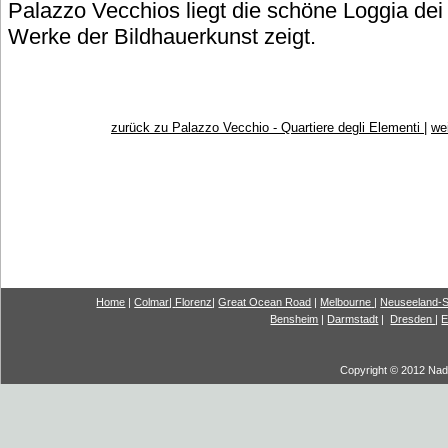
Palazzo Vecchios liegt die schöne Loggia dei
Werke der Bildhauerkunst zeigt.
zurück zu Palazzo Vecchio - Quartiere degli Elementi
|
we
Home
|
Colmar
|
Florenz
|
G
reat Ocea
n Road
|
Melbourne
|
Neuseeland-S
Bensheim
|
Darmstadt
|
Dresden
|
E
Copyright © 2012 Nadi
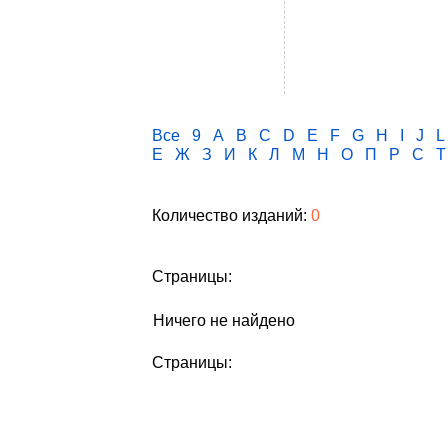
Все
9
A
B
C
D
E
F
G
H
I
J
L
Е
Ж
З
И
К
Л
М
Н
О
П
Р
С
Т
Количество изданий:
0
Страницы:
Ничего не найдено
Страницы:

=======

(Exercise brief) Please repeat the entries above exactly, leaving out any pictures.

(Answer area)
Palazzo Vecchios liegt die schöne Loggia dei
Werke der Bildhauerkunst zeigt.
zurück zu Palazzo Vecchio - Quartiere degli Elementi
|
we
Home
|
Colmar
|
Florenz
|
G
reat Ocea
n Road
|
Melbourne
|
Neuseeland-S
Bensheim
|
Darmstadt
|
Dresden
|
E
Copyright © 2012 Nadi
Все
9
A
B
C
D
E
F
G
H
I
J
L
Е
Ж
З
И
К
Л
М
Н
О
П
Р
С
Т
Количество изданий:
0
Страницы:
Ничего не найдено
Страницы:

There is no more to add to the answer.